Der Weihnachtsmann grüßt vom Nordpol

Braucht der Weihnachtsmann eine Zeiterfassung?

Auch für Weihnachtsmänner und Christkinder ist der Arbeitgeber verpflichtet Zeitaufzeichnungen zu führen. Vor allem die Aufzeichnungen über Pausen so wie passive und aktive Reisezeiten von Außendienstmitarbeitern aus der Zeiterfassung werden bei Besuchen des Arbeitsinspektors gerne verlangt.

Dieser Beitrag soll nicht dazu beitragen die Diskussion anzuheizen, ob bei uns der Weihnachtsmann oder das Christkind die Geschenke bringt. Wir haben den Weihnachtsmann aus aktuellem Anlass als Beispiel für einen umtriebigen Außendienstmitarbeiter gewählt. Wir gehen jedoch davon aus, dass der Weihnachtsmann (oder das Christkind) einem unselbständigen Dienstverhältnis nach österreichischem Arbeitsrecht unterliegt.

Wer seine Arbeitszeit vorwiegend im Außendienst verbringt unterliegt auch arbeitsrechtlich einigen gesonderten Regelungen, die je nach Kollektivvertrag sehr unterschiedlich sind. Außendienstmitarbeiter können sich in der Regel ihre Arbeitszeiten selbst einteilen und unterliegen somit meist keinen fixen täglichen Beginn und Endzeiten. In vielen Fällen sieht der Kollektivvertrag sogar die Möglichkeit vor, dass bei Außendienstmitarbeitern mit Provisionsanspruch allfällige Überstunden durch Grundgehalt und laufende Provision abgedeckt sind, wenn die Summe der Entlohnung über dem kollektivvertraglichem Minimum liegt.

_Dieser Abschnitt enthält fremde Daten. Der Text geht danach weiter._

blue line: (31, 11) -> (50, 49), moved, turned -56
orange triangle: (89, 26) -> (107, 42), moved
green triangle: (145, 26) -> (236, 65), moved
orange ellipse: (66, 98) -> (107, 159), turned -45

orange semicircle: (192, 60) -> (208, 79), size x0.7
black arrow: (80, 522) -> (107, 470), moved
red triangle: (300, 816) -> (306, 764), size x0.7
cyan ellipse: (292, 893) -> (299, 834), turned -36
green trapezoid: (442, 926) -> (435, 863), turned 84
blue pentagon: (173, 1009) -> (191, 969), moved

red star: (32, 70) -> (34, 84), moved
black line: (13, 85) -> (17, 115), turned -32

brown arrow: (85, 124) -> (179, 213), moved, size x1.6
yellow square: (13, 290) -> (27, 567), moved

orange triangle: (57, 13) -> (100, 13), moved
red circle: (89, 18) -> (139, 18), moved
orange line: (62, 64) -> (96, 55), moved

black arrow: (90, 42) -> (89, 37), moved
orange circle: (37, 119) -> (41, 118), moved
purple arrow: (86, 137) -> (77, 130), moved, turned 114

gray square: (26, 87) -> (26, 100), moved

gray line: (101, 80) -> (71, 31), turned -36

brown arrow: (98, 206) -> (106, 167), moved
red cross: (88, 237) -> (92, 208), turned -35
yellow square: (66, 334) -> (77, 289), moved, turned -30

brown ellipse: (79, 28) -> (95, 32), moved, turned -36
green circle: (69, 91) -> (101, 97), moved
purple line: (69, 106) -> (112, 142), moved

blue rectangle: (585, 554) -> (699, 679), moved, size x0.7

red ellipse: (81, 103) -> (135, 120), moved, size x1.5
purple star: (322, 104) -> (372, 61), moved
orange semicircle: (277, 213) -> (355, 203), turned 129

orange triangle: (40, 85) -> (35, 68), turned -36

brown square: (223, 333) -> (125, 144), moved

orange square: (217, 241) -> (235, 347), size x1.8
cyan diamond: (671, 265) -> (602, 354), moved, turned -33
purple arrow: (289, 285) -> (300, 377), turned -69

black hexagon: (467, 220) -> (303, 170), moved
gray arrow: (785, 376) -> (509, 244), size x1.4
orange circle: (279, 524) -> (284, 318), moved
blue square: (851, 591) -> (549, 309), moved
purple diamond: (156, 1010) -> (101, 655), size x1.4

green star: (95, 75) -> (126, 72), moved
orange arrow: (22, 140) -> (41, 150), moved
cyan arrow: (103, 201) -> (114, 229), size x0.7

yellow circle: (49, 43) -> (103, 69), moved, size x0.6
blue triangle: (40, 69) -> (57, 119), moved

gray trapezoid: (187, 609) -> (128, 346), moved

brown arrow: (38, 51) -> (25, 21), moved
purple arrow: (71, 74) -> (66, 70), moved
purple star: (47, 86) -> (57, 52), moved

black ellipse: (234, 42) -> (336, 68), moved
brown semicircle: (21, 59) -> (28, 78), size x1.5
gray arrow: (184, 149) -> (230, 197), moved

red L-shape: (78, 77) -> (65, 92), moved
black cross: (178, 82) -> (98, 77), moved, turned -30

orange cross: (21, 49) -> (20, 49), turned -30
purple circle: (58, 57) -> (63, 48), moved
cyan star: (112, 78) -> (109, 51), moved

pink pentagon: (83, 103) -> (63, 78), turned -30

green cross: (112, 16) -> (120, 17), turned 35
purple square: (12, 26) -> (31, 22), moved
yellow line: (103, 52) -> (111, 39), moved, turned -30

Das lässt vermuten, dass der Weihnachtsmann keine Zeiterfassung braucht. Der Schein trügt aber. Grundsätzlich ist der Arbeitgeber verpflichtet auch für Außendienstmitarbeiter Zeitaufzeichnungen zu führen, auch wenn das Arbeitszeitgesetz hier Sonderregelungen erlaubt. Insbesondere die Erfassung und Abrechnung der Reisezeiten erfordert eine genaue Dokumentation. Es ist arbeitsrechtlich nicht egal, ob der Weihnachtsmann mit Bahn oder Flugzeug reist, ob er seinen Schlitten selbst steuert oder ob die Rentiere die Führung des Schlittens übernehmen. Hier unterscheidet das Arbeitsrecht zwischen passiver und aktiver Reisezeit. Vor allem, wenn eine hohe Reisetätigkeit dazu führt, dass die höchstzulässige tägliche Arbeitszeit (in der Regel 10 Std) überschritten wird.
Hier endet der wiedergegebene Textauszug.